AUTHOR=Xing Ai-yan , Yang Wen-wei , Liu Yu-lu , Sun Nan-nan , Hao Xiao-meng , Wang Su-xia , Mu Kun 

TITLE=Rare Recurrent EWSR1-PLAGL1 Rearranged Intracranial Tumor With Biphasic Epithelioid Differentiation: One Case Report With Literature Review

JOURNAL=Frontiers in Oncology

VOLUME=Volume 12 - 2022

YEAR=2022

URL=https://www.frontiersin.org/journals/oncology/articles/10.3389/fonc.2022.938385

DOI=10.3389/fonc.2022.938385

ISSN=2234-943X

ABSTRACT=EWSR1-rearranged tumors encompass a rare and heterogeneous group of entities with features of central nervous system (CNS) mesenchymal and primary glial/neuronal tumors.

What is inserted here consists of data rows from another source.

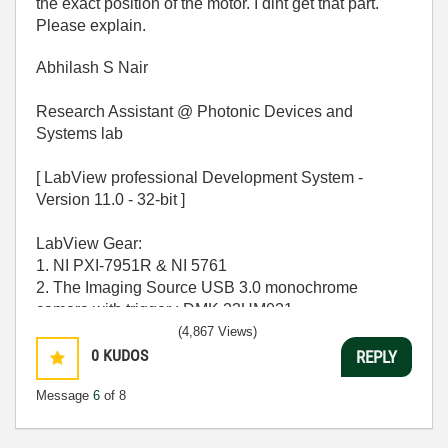
the exact position of the motor. I dint get that part.
Please explain.
Abhilash S Nair
Research Assistant @ Photonic Devices and
Systems lab
[ LabView professional Development System -
Version 11.0 - 32-bit ]
LabView Gear:
1. NI PXI-7951R & NI 5761
2. The Imaging Source USB 3.0 monochrome
camera with trigger : DMK 23UM021
(4,867 Views)
OPERATING SYSTEM - [ MS windows 7 Home
0
KUDOS
REPLY
Premium 64-bit SP-1 ]
Message
6
of 8
CPU - [Intel Core i7-2600 CPU @ 3.40Ghz ]
MEMORY - [ 16.0 GB RAM ]
GPU - [ NVIDIA GeForce GT 530 ]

EWSR1-PLAGL1 gene fusion is a particularly rare rearrangement form. We present a recurrent intracranial EWSR1-PLAGL1 rearranged tumor and reviewed the relevant literature. Histopathology and immunohistochemistry (IHC) were evaluated of our case for both the primary and relapsed tumors. Fluorescence in situ hybridization (FISH) and next generation sequencing (NGS) were performed for the relapsed tumor. We compared the morphology, IHC results and molecular features with the reported EWSR1-PLAGL1 rearranged CNS tumors. Our case exhibited a unique feature with a variable biphasic pattern of epithelioid differentiation which differed from the two reported groups. Both the primary and relapsed tumors expressed cytokeratin of the focal area with epithelioid differentiation. The recurrent tumor presented with an increased proliferation index (average Ki67=15%) comparing with the primary tumor (average Ki67=5%). NGS showed TERT promoter mutation was the only molecular change besides EWSR1-PLAGL1 fusion. Our study provides further insight into intracranial tumors with EWSR1-PLAGL1 fusion, which represent a distinct CNS tumor with histological and immunohistochemical features not reported. Future studies, particular for the biphasic differentiation and the role of TERT promoter mutation were needed to clarify this rare rearranged tumor.